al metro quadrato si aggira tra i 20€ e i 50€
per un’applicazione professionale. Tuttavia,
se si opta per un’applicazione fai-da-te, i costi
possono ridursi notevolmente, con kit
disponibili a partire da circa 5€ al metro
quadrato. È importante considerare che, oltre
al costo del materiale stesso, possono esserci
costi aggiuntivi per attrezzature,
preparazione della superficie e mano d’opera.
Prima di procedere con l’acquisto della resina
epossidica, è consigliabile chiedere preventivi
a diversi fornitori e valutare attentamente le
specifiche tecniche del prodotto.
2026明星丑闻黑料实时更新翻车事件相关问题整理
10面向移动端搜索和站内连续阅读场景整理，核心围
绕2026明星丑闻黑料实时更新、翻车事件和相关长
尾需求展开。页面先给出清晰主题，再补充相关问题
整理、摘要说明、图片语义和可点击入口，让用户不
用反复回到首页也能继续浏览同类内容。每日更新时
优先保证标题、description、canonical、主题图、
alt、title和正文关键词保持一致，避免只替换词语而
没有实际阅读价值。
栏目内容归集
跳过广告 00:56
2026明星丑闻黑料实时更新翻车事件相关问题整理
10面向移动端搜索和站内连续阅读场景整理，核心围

· · · · ·

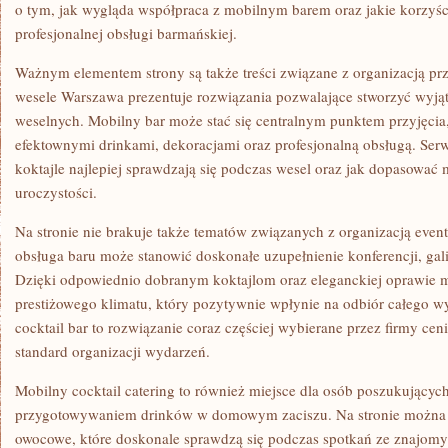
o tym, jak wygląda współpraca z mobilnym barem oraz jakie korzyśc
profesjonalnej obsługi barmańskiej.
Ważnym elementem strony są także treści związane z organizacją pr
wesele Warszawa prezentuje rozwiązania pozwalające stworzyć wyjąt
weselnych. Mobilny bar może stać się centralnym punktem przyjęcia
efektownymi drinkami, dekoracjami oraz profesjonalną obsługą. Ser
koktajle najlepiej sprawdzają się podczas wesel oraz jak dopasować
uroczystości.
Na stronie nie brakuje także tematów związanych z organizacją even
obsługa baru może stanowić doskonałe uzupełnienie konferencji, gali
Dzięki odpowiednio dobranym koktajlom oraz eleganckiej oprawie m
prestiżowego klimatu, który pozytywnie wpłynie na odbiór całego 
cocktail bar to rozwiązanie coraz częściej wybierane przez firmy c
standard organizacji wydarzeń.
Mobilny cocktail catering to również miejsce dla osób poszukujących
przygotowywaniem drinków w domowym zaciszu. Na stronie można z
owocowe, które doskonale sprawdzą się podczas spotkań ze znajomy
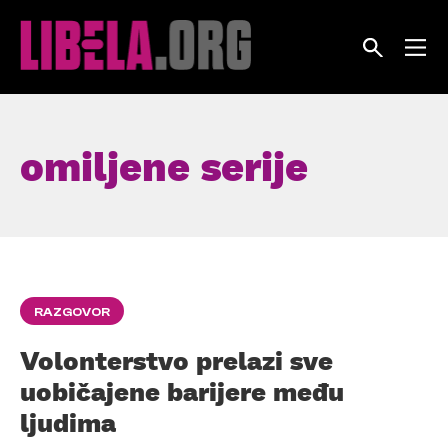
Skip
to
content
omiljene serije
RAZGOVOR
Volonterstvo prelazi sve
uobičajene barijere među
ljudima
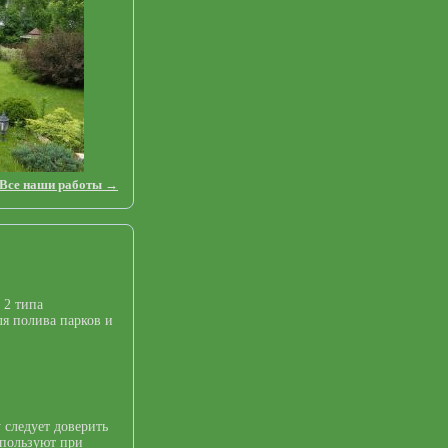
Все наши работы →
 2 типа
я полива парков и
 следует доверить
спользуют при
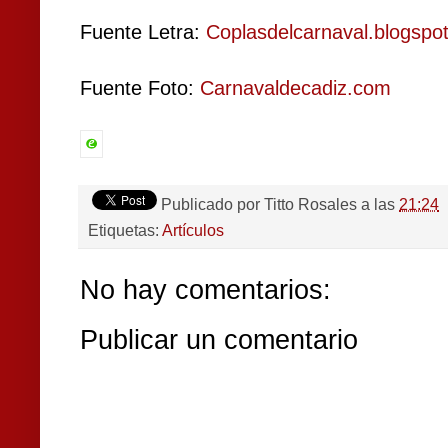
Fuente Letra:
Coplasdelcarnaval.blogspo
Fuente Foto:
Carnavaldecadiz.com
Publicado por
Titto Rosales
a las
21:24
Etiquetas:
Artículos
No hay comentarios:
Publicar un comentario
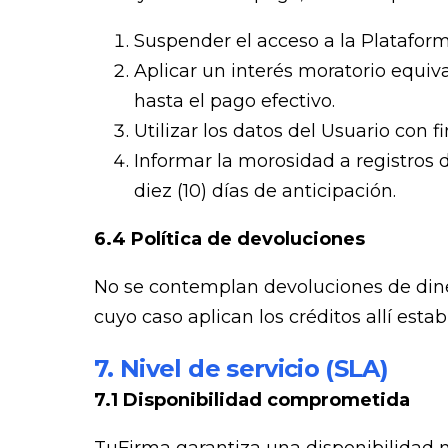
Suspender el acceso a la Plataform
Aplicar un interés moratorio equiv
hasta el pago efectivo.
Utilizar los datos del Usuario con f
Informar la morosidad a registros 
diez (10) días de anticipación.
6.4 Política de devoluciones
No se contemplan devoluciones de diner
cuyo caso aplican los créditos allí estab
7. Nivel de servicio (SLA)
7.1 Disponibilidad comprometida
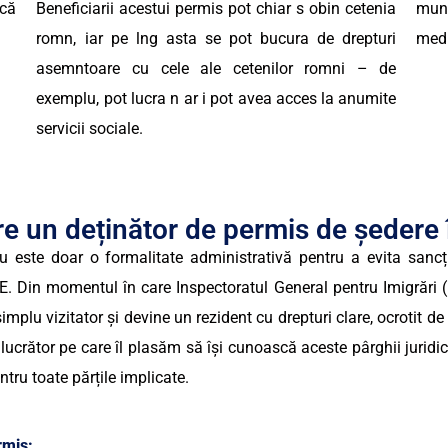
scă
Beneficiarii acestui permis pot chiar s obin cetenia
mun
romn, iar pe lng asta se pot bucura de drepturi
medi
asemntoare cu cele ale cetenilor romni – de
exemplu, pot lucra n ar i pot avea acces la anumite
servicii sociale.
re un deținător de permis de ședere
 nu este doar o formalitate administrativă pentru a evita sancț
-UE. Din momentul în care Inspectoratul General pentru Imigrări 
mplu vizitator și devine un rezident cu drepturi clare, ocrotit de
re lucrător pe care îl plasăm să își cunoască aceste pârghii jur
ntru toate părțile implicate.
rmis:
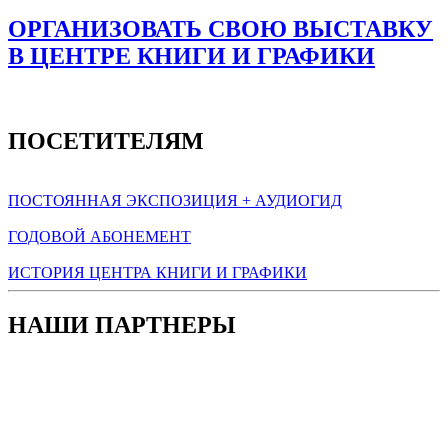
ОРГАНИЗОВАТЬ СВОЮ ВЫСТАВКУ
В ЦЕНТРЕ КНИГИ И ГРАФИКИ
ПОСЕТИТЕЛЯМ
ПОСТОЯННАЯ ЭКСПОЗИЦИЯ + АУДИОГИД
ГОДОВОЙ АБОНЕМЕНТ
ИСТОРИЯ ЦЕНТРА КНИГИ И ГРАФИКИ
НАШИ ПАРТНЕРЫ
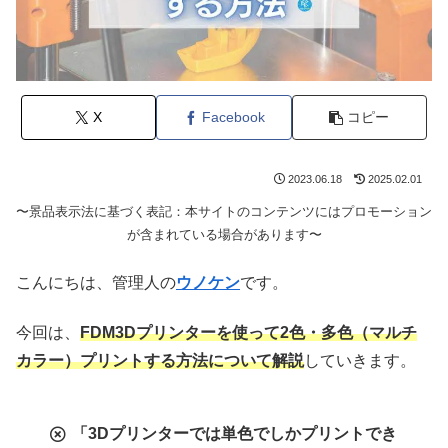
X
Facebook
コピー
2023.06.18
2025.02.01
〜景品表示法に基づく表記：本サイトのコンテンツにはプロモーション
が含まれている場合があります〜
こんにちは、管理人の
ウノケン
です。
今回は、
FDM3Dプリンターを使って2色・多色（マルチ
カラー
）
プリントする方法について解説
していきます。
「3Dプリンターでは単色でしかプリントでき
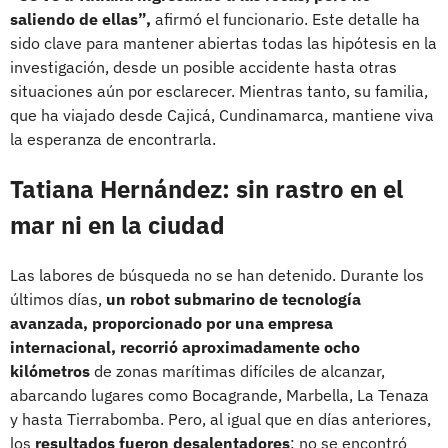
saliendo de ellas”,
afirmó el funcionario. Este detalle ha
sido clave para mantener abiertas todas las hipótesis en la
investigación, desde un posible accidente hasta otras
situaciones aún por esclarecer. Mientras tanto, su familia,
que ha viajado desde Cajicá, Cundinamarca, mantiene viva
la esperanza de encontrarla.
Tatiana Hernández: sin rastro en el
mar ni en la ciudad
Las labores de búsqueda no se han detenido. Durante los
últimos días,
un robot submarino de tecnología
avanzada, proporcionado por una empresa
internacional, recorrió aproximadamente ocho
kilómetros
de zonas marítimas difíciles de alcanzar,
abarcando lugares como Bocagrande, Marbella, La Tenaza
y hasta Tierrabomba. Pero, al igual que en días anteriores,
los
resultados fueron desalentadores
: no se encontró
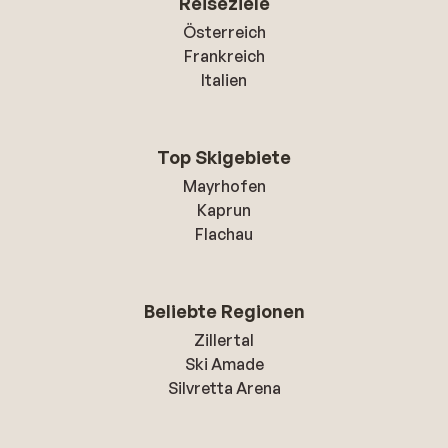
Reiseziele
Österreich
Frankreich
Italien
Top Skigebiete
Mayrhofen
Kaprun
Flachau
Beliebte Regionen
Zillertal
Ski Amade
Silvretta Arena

· · · · ·

WORK INSTRUCTIONS: Show every line of the data that includes the string "ГРАФИКИ".

WRITTEN SOLUTION:
В ЦЕНТРЕ КНИГИ И ГРАФИКИ
ИСТОРИЯ ЦЕНТРА КНИГИ И ГРАФИКИ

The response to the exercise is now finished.